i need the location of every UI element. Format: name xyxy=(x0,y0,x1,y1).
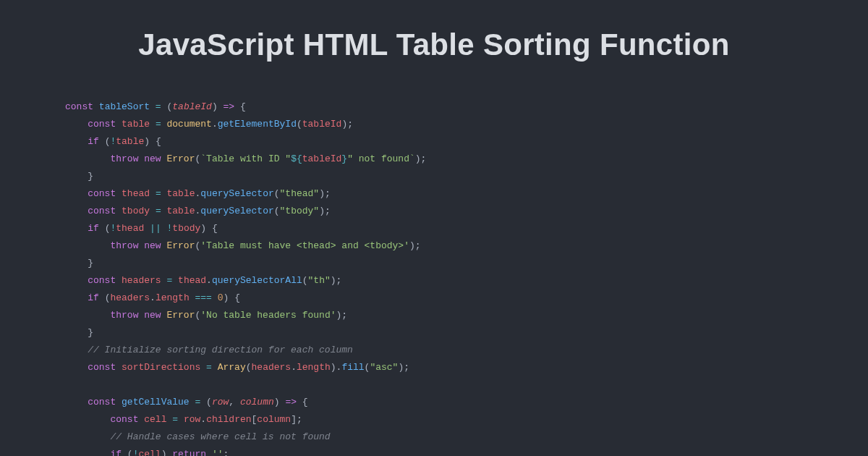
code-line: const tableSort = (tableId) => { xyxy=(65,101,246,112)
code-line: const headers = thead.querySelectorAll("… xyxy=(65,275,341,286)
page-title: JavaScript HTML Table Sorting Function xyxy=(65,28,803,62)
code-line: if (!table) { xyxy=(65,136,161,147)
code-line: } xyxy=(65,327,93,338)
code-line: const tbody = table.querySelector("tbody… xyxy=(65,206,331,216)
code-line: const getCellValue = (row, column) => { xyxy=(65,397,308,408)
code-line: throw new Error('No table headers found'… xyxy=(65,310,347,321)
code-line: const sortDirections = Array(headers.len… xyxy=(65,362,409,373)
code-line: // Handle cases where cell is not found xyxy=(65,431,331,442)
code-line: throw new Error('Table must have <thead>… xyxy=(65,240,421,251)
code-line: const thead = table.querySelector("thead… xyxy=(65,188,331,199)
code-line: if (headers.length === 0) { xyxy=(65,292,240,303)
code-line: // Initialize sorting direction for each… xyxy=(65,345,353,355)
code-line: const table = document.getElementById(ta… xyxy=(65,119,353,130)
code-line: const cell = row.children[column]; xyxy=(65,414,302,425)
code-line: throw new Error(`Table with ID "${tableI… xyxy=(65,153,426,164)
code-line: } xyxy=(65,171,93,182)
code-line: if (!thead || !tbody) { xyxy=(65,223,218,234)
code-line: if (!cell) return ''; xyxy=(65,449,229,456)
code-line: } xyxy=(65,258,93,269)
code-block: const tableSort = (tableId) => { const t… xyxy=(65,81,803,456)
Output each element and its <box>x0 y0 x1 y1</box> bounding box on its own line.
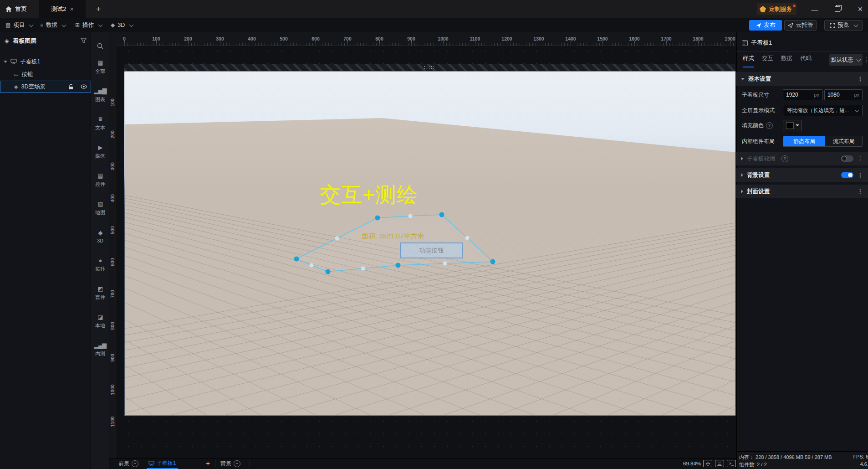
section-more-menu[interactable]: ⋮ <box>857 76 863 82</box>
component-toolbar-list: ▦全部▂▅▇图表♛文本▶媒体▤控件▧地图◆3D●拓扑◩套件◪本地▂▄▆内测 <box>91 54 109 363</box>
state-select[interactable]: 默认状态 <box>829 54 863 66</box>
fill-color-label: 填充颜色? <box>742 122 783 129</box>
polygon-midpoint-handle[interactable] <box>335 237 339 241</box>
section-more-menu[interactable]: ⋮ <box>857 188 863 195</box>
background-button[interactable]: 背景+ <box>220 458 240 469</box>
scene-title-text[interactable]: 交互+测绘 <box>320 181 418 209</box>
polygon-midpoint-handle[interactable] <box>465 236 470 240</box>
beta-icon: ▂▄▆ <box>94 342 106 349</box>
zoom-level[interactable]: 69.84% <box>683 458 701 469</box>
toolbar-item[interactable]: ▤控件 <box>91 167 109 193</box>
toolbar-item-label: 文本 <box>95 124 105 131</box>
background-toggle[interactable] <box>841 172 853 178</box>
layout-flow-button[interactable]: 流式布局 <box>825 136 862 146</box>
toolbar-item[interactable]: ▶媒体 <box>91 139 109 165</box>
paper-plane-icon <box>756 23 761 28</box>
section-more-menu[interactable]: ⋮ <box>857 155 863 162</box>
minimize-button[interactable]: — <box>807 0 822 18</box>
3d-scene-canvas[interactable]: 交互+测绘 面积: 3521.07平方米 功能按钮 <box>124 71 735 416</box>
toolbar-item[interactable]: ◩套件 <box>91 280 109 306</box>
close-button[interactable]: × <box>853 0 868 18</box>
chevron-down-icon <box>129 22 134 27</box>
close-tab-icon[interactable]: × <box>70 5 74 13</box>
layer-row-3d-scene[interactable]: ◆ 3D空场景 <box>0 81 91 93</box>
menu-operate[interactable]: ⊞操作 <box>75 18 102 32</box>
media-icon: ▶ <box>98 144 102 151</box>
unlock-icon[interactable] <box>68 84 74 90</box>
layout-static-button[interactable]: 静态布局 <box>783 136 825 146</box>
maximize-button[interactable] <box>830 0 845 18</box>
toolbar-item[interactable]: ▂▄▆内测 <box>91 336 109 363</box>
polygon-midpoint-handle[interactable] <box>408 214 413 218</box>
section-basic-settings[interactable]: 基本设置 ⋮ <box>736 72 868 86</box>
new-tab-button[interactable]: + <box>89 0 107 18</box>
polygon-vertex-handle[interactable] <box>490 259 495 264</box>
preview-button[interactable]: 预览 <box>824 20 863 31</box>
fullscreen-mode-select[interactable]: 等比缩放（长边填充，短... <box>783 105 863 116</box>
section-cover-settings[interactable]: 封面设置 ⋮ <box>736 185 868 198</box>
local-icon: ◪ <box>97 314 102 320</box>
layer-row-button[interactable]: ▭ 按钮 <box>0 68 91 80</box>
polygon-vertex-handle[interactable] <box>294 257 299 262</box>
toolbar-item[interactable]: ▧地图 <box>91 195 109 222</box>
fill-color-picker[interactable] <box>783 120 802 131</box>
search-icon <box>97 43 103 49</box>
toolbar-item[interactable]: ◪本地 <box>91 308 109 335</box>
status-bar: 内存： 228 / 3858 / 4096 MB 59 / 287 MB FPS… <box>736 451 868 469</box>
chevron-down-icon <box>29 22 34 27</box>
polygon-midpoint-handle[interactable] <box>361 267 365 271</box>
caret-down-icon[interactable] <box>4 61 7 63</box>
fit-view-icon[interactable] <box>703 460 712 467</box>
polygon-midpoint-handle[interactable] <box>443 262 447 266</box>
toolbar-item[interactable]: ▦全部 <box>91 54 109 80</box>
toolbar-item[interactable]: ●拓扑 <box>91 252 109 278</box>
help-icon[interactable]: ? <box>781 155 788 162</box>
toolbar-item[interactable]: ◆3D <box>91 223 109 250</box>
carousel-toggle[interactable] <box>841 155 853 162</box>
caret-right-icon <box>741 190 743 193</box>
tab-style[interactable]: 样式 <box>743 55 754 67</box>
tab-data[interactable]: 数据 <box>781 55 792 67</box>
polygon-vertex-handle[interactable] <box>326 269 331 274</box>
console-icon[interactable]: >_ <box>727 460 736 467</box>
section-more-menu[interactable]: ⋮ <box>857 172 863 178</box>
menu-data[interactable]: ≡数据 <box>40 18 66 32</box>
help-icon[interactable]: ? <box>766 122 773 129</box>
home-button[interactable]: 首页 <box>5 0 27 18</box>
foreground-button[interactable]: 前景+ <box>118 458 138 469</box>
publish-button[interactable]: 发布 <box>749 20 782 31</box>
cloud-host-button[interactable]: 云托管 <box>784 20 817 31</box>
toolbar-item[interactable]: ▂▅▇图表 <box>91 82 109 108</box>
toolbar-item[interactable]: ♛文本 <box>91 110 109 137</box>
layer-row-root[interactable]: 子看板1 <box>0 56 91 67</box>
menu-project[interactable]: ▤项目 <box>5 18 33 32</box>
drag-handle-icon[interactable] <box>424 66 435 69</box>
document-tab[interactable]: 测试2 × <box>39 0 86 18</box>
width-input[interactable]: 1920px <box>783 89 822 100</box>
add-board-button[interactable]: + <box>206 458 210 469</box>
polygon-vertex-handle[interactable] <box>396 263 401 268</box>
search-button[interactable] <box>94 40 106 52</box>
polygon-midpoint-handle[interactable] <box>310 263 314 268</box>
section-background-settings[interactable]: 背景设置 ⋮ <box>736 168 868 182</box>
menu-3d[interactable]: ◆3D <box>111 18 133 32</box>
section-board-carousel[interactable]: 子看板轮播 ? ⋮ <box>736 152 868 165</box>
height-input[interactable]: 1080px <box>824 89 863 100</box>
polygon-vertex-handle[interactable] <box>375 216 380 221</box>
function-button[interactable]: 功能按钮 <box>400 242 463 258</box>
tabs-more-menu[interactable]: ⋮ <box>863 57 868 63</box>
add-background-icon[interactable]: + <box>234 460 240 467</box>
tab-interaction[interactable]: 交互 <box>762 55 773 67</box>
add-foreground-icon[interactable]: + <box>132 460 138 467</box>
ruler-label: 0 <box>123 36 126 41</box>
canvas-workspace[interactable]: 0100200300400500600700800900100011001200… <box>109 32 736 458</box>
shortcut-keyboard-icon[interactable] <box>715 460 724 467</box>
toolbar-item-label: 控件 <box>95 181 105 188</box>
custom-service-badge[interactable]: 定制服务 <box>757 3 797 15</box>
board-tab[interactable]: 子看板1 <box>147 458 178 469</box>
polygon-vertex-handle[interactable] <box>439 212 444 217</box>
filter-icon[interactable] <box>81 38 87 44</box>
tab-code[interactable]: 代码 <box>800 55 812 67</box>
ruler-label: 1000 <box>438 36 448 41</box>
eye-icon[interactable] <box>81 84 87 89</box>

## Exercise directions
Only the lines that hold the word "caret" are wanted; each should be pulled from the records.

## Answer below
caret-down-icon[interactable] <box>4 61 7 63</box>
caret-right-icon <box>741 190 743 193</box>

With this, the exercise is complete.